Exercise details - Establish the number of lines below that contain the string "placed". State that number alone.

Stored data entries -

___

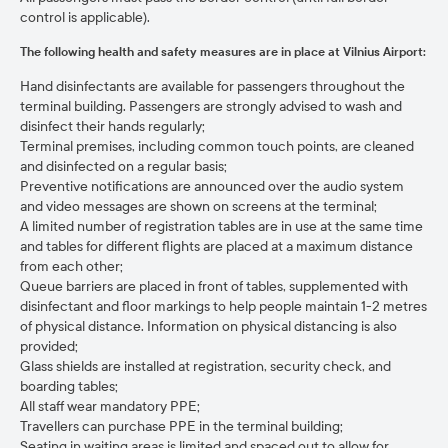
control is applicable).
The following health and safety measures are in place at Vilnius Airport:
Hand disinfectants are available for passengers throughout the
terminal building. Passengers are strongly advised to wash and
disinfect their hands regularly;
Terminal premises, including common touch points, are cleaned
and disinfected on a regular basis;
Preventive notifications are announced over the audio system
and video messages are shown on screens at the terminal;
A limited number of registration tables are in use at the same time
and tables for different flights are placed at a maximum distance
from each other;
Queue barriers are placed in front of tables, supplemented with
disinfectant and floor markings to help people maintain 1-2 metres
of physical distance. Information on physical distancing is also
provided;
Glass shields are installed at registration, security check, and
boarding tables;
All staff wear mandatory PPE;
Travellers can purchase PPE in the terminal building;
Seating in waiting areas is limited and spaced out to allow for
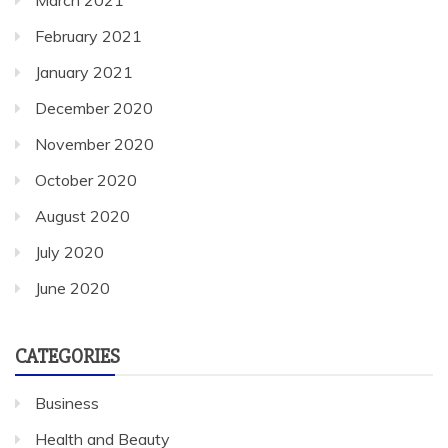
March 2021
February 2021
January 2021
December 2020
November 2020
October 2020
August 2020
July 2020
June 2020
CATEGORIES
Business
Health and Beauty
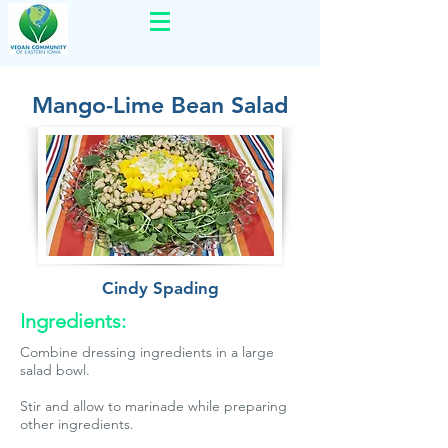
Mango-Lime Bean Salad
Cindy Spading
Ingredients:
Combine dressing ingredients in a large
salad bowl.
Stir and allow to marinade while preparing
other ingredients.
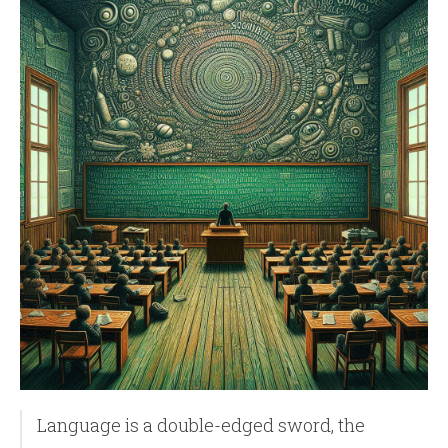
Language is a double-edged sword, the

___

Response to the task - 2